Mark faults HHSA for not attempting to learn more about his depression and not contacting his psychiatrist for more information. The record shows that HHSA erroneously believed that Mark had not signed a release of information form. However, Mark has failed to show how the failure to contact the psychiatrist affected the reunification services offered to him. The psychiatrist reported Mark was on medication to treat his depression. The psychological evaluation indicated Mark should continue taking his medication as prescribed by the psychiatrist. The evaluation did not recommend Mark needed additional, ongoing psychotherapy or other individual counseling.
Mark urges he be given additional services beyond the 18-month date because he was not afforded reasonable services.
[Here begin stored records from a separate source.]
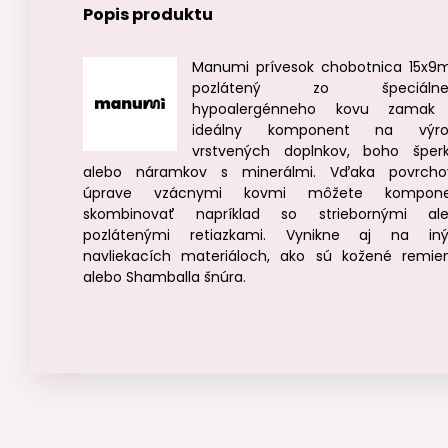
Popis produktu
Manumi prívesok chobotnica 15x
pozlátený zo špeciálne
hypoalergénneho kovu zamak 
ideálny komponent na výro
vrstvených doplnkov, boho šper
alebo náramkov s minerálmi. Vďaka povrcho
úprave vzácnymi kovmi môžete kompone
skombinovať napríklad so striebornými al
pozlátenými retiazkami. Vynikne aj na in
navliekacích materiáloch, ako sú kožené remie
alebo Shamballa šnúra.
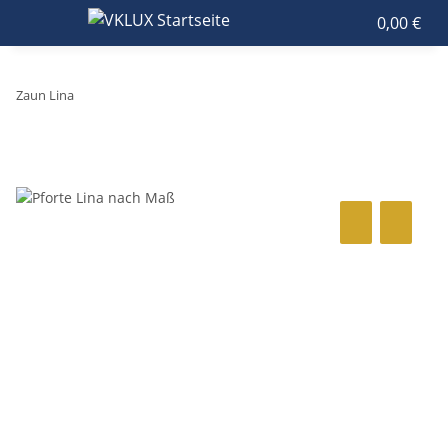
0,00 €
Zaun Lina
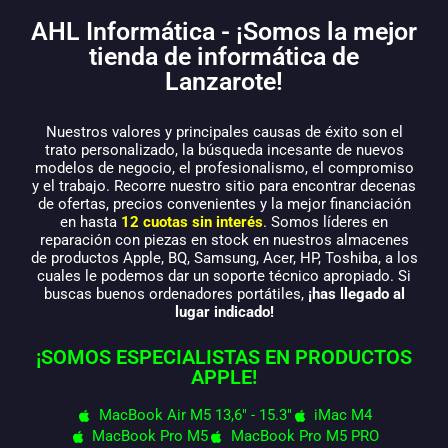
AHL Informática - ¡Somos la mejor
tienda de informática de
Lanzarote!
Nuestros valores y principales causas de éxito son el
trato personalizado, la búsqueda incesante de nuevos
modelos de negocio, el profesionalismo, el compromiso
y el trabajo. Recorre nuestro sitio para encontrar decenas
de ofertas, precios convenientes y la mejor financiación
en hasta
12 cuotas sin interés
. Somos líderes en
reparación con piezas en stock en nuestros almacenes
de productos Apple, BQ, Samsung, Acer, HP, Toshiba, a los
cuales le podemos dar un soporte técnico apropiado. Si
buscas buenos ordenadores portátiles,
¡has llegado al
lugar indicado!
¡SOMOS ESPECIALISTAS EN PRODUCTOS
APPLE!
MacBook Air M5 13,6" - 15.3"
iMac M4
MacBook Pro M5
MacBook Pro M5 PRO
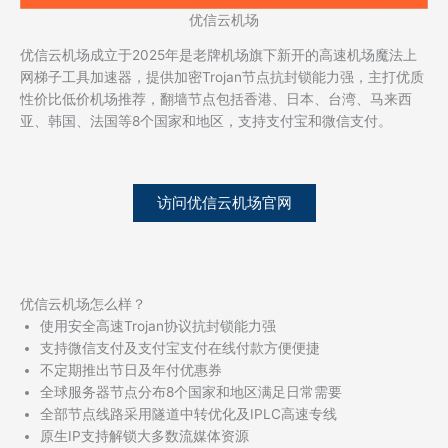
优信云机场
优信云机场成立于2025年是老牌机场旗下新开的高速机场魔法上
网梯子工具加速器，提供加密Trojan节点抗封锁能力强，主打优质
性价比低价机场推荐，翻墙节点包括香港、日本、台湾、马来西
亚、韩国、法国等8个国家和地区，支持支付宝和微信支付。
访问优信云机场官网
优信云机场怎么样？
使用安全高速Trojan协议抗封锁能力强
支持微信支付及支付宝支付在线付款方便便捷
不定期推出节日及年付优惠券
全球服务器节点分布8个国家和地区满足日常需要
全部节点线路采用隧道中转优化及IPLC高速专线
原生IP支持解锁大多数流媒体资源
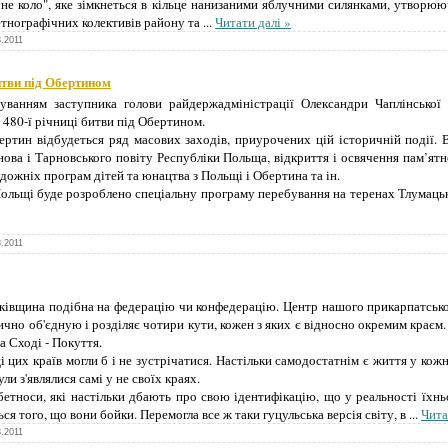
не коло", яке зімкнеться в кільце нанизаними яблучними силянками, утворюю
етнографічних колективів району та
...
Читати далі »
8.2011
битви під Обертином
уванням заступника голови райдержадміністрації Олександри Чаплінської 
 480-ї річниці битви під Обертином.
ертин відбудеться ряд масових заходів, приурочених цій історичній події. 
рнова і Тарновського повіту Республіки Польща, відкриття і освячення пам’ят
удожніх програм дітей та юнацтва з Польщі і Обертина та ін.
Польщі буде розроблено спеціальну програму перебування на теренах Тлумацьк
8.2011
ківщина подібна на федерацію чи конфедерацію. Центр нашого прикарпатсько
но об'єдную і розділяє чотири кути, кожен з яких є відносно окремим краєм. Н
на Сході - Покуття.
 цих країв могли б і не зустрічатися. Настільки самодостатнім є життя у кож
ли з'являлися самі у не своїх краях.
убетноси, які настільки дбають про свою ідентифікацію, що у реальності їхньо
я того, що вони бойки. Перемогла все ж таки гуцульська версія світу, в
...
Чита
8.2011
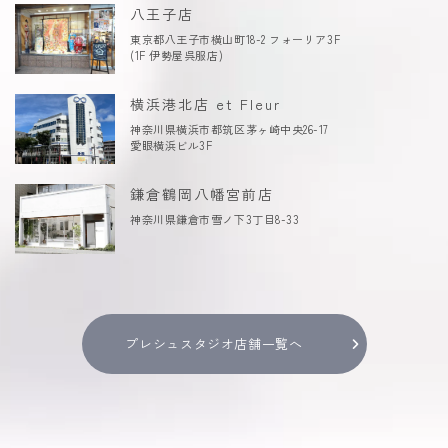
八王子店
東京都八王子市横山町18-2 フォーリア3F
(1F 伊勢屋呉服店)
横浜港北店 et Fleur
神奈川県横浜市都筑区茅ヶ崎中央26-17
愛眼横浜ビル3F
鎌倉鶴岡八幡宮前店
神奈川県鎌倉市雪ノ下3丁目8-33
プレシュスタジオ店舗一覧へ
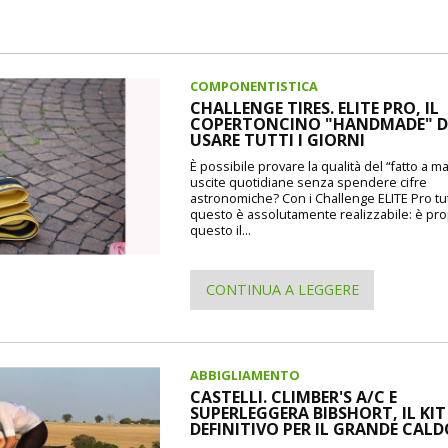
COMPONENTISTICA
CHALLENGE TIRES. ELITE PRO, IL
COPERTONCINO "HANDMADE" 
USARE TUTTI I GIORNI
È possibile provare la qualità del “fatto a m
uscite quotidiane senza spendere cifre
astronomiche? Con i Challenge ELITE Pro tu
questo è assolutamente realizzabile: è pr
questo il...
CONTINUA A LEGGERE
ABBIGLIAMENTO
CASTELLI. CLIMBER'S A/C E
SUPERLEGGERA BIBSHORT, IL KIT
DEFINITIVO PER IL GRANDE CAL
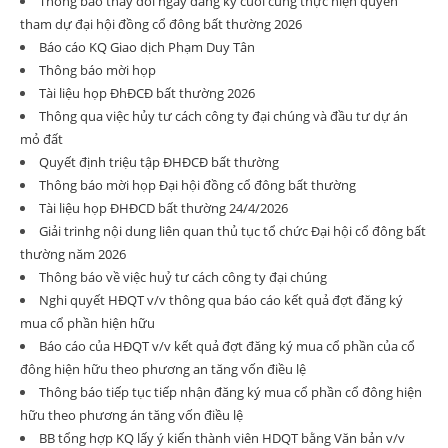
Thông báo thay đổi ngày đăng ký cuối cùng thực hiện quyền
tham dự đại hội đồng cổ đông bất thường 2026
Báo cáo KQ Giao dịch Phạm Duy Tân
Thông báo mời họp
Tài liệu họp ĐhĐCĐ bất thường 2026
Thông qua việc hủy tư cách công ty đại chúng và đầu tư dự án
mỏ đất
Quyết định triệu tập ĐHĐCĐ bất thường
Thông báo mời họp Đại hội đồng cổ đông bất thường
Tài liệu họp ĐHĐCD bất thường 24/4/2026
Giải trinhg nội dung liên quan thủ tục tổ chức Đại hội cổ đông bất
thường năm 2026
Thông báo về việc huỷ tư cách công ty đại chúng
Nghi quyết HĐQT v/v thông qua báo cáo kết quả đợt đăng ký
mua cổ phần hiện hữu
Báo cáo của HĐQT v/v kết quả đợt đăng ký mua cổ phần của cổ
đông hiện hữu theo phương an tăng vốn điều lệ
Thông báo tiếp tục tiếp nhận đăng ký mua cổ phần cổ đông hiện
hữu theo phương án tăng vốn điều lệ
BB tổng hợp KQ lấy ý kiến thành viên HDQT bằng Văn bản v/v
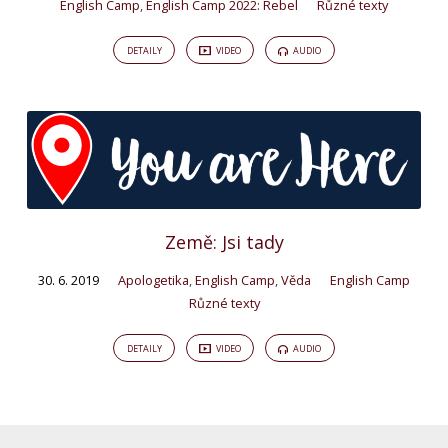
English Camp
,
English Camp 2022: Rebel
Různé texty
DETAILY
VIDEO
AUDIO
Země: Jsi tady
30. 6. 2019
Apologetika
,
English Camp
,
Věda
English Camp
Různé texty
DETAILY
VIDEO
AUDIO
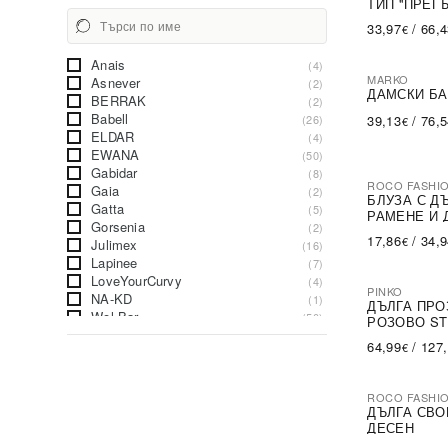
ТИП ''ПРЕГ
33,97
/
66,
€
Anais
(4)
MARKO
Asnever
(2)
ДАМСКИ БА
BERRAK
(2)
Babell
(26)
39,13
/
76,
€
ELDAR
(4)
EWANA
(50)
Gabidar
(8)
ROCO FASHI
Gaia
(2)
-30%
БЛУЗА С Д
Gatta
(5)
РАМЕНЕ И 
Gorsenia
(2)
17,86
/
34,
€
Julimex
(16)
Lapinee
(7)
LoveYourCurvy
(4)
PINKO
NA-KD
(1)
-79%
SA
ДЪЛГА ПРО
Wol-Bar
(50)
РОЗОВО ST
trendo choice
(7)
64,99
/
127
€
ROCO FASHI
-31%
ДЪЛГА СВО
ДЕСЕН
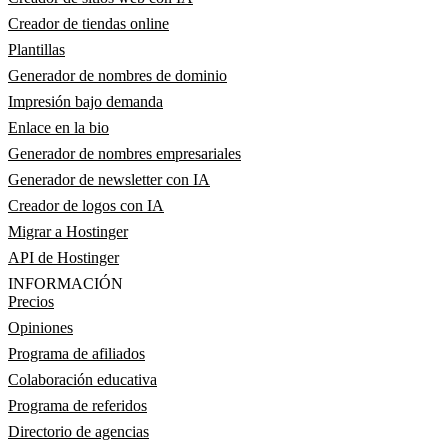
Creador de tiendas online
Plantillas
Generador de nombres de dominio
Impresión bajo demanda
Enlace en la bio
Generador de nombres empresariales
Generador de newsletter con IA
Creador de logos con IA
Migrar a Hostinger
API de Hostinger
INFORMACIÓN
Precios
Opiniones
Programa de afiliados
Colaboración educativa
Programa de referidos
Directorio de agencias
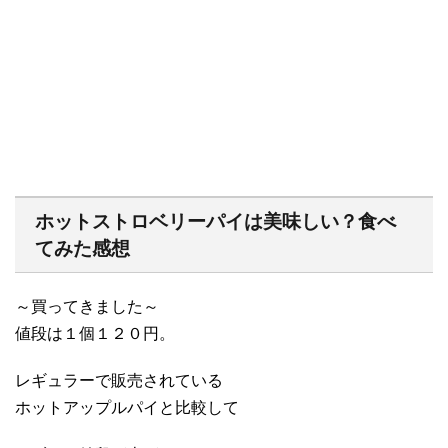
ホットストロベリーパイは美味しい？食べ
てみた感想
～買ってきました～
値段は１個１２０円。
レギュラーで販売されている
ホットアップルパイと比較して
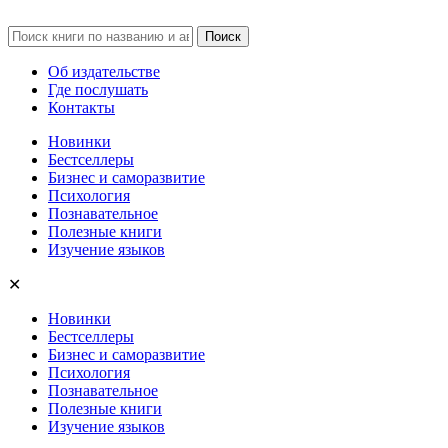
Об издательстве
Где послушать
Контакты
Новинки
Бестселлеры
Бизнес и саморазвитие
Психология
Познавательное
Полезные книги
Изучение языков
✕
Новинки
Бестселлеры
Бизнес и саморазвитие
Психология
Познавательное
Полезные книги
Изучение языков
We decline to do so.
The Legislature contemplated a maximum reunification period of 18 months. (§ 366.22.) The courts statutory options at the 18-month review hearing are to either restore custody of the minor to the parents or terminate reunification services and refer the matter for a section 366.26 hearing. However, the juvenile court has the discretion to extend reunification services beyond 18 months if (1) no reunification plan was ever developed for the parent; (2) the court finds reasonable services were not offered; or (3) the best interests of the child would be served by a continuance of the 18-month review hearing. (Carolyn R. v. Superior Court (1995) 41 Cal.App.4th 159, 167.) None of these circumstances applies. Mark was given a case plan; we have found reasonable services were offered; and there is no evidence that continuing reunification services beyond 18 months would be in Tiffanys best interest.
DISPOSITION
The petition is denied.
WE CONCUR: HUFFMAN, Acting P. J., McDONALD, J.